» Work request
Each line below that carries the string "shopify" must appear in the answer.

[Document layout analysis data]
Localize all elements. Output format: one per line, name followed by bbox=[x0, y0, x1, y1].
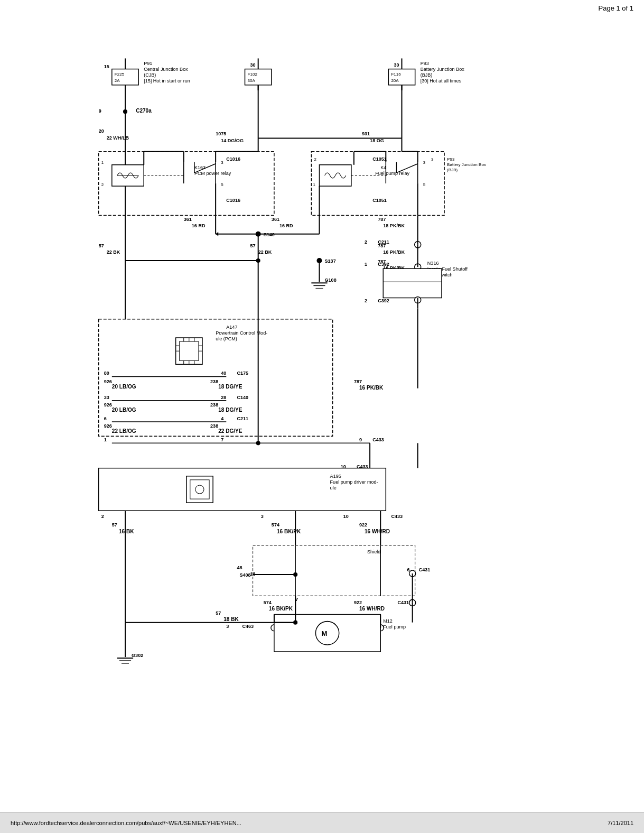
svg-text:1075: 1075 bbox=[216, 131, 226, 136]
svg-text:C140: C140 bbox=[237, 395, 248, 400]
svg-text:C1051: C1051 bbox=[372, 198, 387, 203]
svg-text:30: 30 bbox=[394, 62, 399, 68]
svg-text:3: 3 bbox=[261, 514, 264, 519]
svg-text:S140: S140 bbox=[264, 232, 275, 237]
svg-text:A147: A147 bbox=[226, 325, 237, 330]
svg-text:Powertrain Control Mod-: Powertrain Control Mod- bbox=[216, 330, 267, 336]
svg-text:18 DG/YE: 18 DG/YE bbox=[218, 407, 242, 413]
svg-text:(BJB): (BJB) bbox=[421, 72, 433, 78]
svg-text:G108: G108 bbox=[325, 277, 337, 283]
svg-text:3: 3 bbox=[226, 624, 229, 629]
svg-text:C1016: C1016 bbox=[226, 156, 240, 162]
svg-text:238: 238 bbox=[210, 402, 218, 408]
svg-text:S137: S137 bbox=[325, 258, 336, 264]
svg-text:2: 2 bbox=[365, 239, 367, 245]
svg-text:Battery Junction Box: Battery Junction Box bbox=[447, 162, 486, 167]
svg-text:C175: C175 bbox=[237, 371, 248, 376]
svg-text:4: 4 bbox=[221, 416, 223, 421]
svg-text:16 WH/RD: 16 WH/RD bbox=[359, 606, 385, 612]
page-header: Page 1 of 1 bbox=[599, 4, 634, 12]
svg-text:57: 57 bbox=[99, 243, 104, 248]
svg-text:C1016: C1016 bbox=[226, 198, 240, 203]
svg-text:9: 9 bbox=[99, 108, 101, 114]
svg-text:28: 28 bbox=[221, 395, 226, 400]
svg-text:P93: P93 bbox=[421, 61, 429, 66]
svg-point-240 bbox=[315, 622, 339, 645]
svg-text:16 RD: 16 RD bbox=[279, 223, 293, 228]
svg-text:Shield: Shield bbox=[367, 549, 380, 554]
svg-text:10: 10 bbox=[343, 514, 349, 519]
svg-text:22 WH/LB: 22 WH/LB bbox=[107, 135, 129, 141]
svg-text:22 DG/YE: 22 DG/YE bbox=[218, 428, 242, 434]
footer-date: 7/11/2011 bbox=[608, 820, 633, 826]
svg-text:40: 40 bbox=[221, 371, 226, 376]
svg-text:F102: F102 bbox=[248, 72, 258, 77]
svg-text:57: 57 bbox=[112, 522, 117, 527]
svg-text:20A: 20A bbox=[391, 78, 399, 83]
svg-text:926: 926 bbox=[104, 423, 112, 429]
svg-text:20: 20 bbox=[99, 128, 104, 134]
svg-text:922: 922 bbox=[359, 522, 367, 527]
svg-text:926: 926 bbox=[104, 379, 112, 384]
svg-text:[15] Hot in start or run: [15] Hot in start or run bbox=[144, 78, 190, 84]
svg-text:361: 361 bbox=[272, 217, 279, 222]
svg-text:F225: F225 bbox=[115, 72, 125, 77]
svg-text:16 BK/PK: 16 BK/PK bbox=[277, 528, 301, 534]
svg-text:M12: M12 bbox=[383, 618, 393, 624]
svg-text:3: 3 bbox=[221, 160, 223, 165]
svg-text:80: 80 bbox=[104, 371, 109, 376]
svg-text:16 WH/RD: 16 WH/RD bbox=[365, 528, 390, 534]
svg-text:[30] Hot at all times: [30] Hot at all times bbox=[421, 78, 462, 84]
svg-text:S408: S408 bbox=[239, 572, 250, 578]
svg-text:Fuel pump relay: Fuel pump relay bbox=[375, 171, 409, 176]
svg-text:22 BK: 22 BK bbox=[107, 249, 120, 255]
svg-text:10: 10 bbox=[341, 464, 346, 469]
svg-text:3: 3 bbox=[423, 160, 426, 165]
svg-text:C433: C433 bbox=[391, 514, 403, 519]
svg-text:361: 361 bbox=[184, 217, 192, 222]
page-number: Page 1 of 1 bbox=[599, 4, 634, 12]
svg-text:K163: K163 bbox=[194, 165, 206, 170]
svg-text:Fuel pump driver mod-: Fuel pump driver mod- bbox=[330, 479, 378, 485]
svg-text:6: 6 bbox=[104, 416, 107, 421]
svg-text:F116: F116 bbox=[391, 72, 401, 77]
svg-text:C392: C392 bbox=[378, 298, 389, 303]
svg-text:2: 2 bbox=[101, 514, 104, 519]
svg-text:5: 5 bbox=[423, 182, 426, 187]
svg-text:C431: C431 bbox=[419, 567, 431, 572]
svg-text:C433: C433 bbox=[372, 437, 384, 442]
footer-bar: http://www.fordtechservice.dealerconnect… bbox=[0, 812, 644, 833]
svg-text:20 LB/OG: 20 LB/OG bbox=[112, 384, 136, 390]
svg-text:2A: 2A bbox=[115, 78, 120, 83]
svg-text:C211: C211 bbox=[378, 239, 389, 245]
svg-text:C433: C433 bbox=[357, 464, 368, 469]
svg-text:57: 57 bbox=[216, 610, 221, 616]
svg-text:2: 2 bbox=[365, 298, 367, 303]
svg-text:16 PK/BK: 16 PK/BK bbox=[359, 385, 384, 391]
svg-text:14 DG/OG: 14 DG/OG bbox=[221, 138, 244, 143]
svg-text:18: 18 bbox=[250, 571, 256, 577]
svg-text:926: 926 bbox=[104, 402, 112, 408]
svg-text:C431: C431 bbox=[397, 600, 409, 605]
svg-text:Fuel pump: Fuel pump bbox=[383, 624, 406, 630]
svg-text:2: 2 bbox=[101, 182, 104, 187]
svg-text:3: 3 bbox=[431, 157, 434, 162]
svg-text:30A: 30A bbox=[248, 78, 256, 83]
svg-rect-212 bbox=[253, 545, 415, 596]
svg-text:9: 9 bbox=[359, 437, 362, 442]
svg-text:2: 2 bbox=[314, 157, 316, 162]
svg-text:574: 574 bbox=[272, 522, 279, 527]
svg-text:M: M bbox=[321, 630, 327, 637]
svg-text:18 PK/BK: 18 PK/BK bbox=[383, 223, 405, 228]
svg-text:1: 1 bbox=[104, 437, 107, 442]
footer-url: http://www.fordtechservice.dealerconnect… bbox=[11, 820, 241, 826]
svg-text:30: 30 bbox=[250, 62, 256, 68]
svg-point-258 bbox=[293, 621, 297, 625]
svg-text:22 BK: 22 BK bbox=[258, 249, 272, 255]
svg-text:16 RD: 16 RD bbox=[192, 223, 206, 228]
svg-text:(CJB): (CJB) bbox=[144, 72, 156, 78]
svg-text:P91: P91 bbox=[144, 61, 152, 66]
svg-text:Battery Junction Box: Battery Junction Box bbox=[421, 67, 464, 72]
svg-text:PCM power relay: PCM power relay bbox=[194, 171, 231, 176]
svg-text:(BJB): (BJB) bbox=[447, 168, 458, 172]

* * *

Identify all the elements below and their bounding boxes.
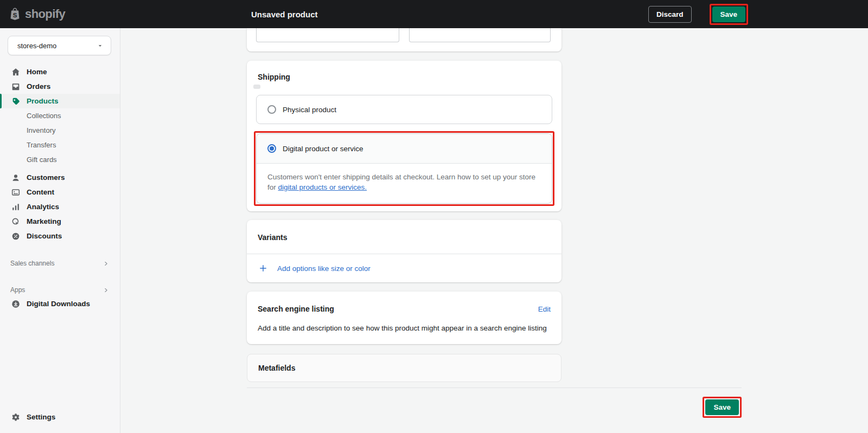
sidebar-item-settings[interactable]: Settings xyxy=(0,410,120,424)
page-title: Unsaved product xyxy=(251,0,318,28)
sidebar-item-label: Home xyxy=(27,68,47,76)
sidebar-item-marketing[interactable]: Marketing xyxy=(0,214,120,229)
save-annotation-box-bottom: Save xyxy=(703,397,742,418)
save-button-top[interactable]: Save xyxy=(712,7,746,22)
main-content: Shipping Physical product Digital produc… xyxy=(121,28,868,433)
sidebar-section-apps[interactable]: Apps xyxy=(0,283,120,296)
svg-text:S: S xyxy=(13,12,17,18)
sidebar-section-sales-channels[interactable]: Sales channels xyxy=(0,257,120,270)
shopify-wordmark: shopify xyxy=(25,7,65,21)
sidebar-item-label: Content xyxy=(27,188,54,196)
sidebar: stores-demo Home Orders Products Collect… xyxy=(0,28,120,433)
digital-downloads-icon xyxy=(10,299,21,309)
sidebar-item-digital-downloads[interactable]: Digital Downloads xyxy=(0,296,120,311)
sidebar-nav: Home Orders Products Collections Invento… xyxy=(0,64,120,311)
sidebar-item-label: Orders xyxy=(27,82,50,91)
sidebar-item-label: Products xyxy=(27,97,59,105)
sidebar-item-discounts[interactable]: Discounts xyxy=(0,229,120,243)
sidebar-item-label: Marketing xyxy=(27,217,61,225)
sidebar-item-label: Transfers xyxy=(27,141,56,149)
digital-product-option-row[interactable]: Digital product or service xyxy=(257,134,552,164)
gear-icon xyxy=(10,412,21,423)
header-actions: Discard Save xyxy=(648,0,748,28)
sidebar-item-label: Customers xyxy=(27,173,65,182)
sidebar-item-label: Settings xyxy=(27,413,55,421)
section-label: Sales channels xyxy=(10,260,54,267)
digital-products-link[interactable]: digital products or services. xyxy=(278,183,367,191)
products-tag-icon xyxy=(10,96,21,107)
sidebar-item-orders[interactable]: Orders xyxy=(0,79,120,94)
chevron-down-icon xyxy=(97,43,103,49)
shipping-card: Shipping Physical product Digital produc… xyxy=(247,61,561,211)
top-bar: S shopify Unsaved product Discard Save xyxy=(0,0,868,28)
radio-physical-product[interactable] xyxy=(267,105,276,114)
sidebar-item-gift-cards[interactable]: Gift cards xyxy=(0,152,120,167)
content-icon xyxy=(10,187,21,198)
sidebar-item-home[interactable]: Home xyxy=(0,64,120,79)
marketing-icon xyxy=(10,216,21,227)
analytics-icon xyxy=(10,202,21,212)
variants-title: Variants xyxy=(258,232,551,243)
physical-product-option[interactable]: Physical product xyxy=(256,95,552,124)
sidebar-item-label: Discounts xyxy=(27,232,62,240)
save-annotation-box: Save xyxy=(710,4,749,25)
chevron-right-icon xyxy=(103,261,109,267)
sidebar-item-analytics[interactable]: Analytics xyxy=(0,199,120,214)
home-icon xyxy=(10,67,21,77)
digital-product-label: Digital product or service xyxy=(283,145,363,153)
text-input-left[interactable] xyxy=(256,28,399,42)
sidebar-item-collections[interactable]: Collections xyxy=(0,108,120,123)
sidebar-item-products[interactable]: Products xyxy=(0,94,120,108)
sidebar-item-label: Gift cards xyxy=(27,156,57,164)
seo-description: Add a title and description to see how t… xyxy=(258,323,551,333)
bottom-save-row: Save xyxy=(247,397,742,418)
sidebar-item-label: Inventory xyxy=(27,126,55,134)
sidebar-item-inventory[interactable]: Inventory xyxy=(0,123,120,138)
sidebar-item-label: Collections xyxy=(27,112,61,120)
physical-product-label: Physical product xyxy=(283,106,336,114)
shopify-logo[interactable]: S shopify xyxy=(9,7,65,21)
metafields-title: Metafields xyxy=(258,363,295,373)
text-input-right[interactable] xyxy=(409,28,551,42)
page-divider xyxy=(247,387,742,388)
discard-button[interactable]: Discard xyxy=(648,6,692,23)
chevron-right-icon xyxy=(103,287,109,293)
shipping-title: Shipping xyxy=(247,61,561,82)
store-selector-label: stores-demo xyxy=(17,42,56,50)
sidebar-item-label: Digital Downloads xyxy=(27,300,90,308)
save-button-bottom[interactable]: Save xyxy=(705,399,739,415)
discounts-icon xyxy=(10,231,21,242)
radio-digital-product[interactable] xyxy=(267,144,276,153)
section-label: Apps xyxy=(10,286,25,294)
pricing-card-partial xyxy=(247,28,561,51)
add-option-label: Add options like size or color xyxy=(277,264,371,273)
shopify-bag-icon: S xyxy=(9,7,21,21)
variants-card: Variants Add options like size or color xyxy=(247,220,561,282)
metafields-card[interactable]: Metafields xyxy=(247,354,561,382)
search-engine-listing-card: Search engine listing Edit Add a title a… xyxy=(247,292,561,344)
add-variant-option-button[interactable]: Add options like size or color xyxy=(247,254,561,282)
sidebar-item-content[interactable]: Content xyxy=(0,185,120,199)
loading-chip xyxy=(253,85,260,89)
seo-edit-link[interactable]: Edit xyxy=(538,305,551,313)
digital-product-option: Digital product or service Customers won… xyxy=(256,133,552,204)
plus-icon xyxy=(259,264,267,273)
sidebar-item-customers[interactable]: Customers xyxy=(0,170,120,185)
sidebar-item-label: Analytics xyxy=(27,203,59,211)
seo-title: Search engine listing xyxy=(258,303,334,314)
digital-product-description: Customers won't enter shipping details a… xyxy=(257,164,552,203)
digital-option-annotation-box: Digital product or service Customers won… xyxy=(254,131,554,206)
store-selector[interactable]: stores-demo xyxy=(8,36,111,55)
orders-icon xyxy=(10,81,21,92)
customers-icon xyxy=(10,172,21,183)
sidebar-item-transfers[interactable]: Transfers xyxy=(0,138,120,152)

--

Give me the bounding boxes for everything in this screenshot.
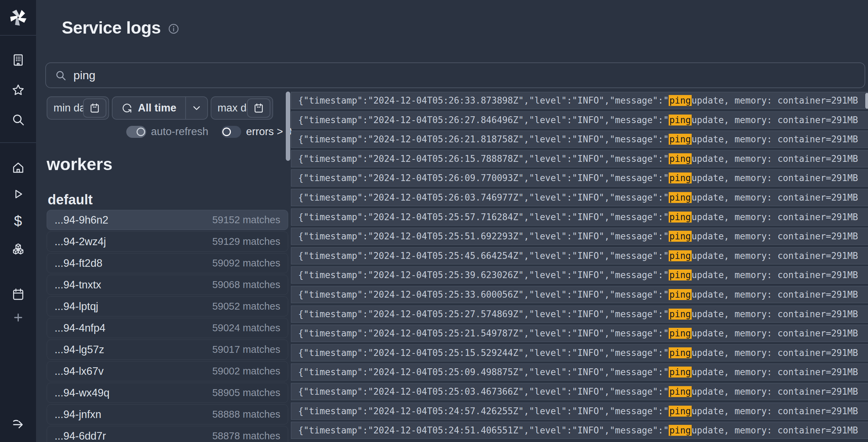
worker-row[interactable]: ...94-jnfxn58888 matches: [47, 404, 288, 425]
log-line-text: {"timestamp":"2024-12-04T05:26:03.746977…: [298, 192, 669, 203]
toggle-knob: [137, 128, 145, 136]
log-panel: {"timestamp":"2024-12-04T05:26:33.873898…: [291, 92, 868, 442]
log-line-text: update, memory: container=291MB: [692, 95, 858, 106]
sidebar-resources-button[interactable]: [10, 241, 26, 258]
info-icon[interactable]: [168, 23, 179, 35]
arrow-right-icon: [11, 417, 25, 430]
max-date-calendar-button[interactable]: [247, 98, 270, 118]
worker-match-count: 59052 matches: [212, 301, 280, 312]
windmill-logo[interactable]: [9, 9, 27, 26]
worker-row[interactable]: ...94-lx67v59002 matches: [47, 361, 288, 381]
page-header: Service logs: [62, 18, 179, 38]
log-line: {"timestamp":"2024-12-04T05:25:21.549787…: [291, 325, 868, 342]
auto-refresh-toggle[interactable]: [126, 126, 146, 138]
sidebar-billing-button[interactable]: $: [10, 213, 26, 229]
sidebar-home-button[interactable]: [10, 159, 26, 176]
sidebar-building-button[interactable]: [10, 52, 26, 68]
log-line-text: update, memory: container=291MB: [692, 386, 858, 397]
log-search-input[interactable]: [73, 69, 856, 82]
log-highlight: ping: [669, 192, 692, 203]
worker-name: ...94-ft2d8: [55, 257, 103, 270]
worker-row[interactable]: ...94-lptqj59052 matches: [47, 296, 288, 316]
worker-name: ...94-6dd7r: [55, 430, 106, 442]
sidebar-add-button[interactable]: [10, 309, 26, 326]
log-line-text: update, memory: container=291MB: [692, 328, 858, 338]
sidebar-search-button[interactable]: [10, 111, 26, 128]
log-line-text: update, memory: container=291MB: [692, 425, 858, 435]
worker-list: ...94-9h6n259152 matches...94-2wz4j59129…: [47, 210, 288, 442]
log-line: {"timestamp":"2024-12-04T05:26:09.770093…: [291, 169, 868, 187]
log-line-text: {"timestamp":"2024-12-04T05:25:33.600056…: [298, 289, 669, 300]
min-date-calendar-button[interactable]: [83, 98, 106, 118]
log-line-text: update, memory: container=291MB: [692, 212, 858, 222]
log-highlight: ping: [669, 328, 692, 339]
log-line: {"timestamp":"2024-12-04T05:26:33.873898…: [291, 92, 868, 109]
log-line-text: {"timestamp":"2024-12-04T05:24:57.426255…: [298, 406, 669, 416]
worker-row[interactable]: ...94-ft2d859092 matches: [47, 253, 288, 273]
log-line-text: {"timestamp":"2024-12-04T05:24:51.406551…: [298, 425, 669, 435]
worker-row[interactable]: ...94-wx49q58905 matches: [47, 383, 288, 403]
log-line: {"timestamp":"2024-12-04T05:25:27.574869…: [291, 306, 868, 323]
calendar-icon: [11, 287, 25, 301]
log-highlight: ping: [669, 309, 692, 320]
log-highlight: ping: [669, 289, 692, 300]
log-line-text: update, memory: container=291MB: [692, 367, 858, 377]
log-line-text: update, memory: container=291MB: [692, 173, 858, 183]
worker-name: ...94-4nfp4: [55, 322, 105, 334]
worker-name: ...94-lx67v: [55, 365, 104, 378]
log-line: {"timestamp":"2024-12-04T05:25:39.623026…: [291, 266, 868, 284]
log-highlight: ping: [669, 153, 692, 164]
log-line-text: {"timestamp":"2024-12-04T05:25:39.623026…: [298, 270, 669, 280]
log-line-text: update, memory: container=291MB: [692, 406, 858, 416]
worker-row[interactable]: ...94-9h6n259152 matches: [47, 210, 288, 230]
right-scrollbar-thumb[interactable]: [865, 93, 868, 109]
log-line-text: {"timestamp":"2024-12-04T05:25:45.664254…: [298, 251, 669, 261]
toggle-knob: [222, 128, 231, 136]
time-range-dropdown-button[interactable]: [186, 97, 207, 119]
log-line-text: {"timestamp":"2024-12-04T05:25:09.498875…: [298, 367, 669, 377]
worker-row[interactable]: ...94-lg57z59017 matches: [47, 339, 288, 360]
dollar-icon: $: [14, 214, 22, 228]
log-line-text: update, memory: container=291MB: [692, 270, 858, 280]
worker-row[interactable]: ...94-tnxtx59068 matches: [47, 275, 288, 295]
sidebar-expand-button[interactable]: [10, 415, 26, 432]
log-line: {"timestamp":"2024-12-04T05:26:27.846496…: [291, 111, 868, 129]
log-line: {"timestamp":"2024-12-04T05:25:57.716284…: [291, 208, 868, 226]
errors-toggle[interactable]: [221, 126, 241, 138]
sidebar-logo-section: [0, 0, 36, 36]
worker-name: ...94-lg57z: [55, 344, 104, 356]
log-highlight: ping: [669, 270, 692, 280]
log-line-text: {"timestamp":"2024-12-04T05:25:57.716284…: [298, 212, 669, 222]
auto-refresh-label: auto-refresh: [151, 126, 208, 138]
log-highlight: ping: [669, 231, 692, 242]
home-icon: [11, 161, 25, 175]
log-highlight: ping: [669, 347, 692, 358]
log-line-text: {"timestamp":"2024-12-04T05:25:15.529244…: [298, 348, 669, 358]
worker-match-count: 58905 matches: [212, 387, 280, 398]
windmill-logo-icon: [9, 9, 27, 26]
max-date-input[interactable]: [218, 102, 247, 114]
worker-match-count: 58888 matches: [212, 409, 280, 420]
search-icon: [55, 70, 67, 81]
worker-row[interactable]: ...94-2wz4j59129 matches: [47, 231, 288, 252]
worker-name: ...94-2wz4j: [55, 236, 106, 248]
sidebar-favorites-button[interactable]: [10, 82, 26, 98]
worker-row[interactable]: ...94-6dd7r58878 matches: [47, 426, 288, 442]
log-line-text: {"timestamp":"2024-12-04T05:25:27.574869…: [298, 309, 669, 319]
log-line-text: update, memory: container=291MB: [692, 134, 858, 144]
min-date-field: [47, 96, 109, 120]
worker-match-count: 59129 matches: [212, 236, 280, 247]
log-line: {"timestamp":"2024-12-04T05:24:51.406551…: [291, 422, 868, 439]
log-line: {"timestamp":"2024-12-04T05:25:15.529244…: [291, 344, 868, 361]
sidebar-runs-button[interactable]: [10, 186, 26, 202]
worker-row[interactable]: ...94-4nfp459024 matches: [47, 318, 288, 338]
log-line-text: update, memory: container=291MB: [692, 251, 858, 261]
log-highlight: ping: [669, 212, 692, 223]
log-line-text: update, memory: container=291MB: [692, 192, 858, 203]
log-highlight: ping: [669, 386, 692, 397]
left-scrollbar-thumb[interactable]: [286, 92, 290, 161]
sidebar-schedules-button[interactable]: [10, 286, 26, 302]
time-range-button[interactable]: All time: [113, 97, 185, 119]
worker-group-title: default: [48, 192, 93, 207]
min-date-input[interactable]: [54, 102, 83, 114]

» Your solution
shopify-wordmark: shopify xyxy=(25,7,65,21)
top-bar: S shopify Unsaved product Discard Save xyxy=(0,0,868,28)
shopify-logo[interactable]: S shopify xyxy=(9,7,65,21)
shopify-bag-icon: S xyxy=(9,7,21,21)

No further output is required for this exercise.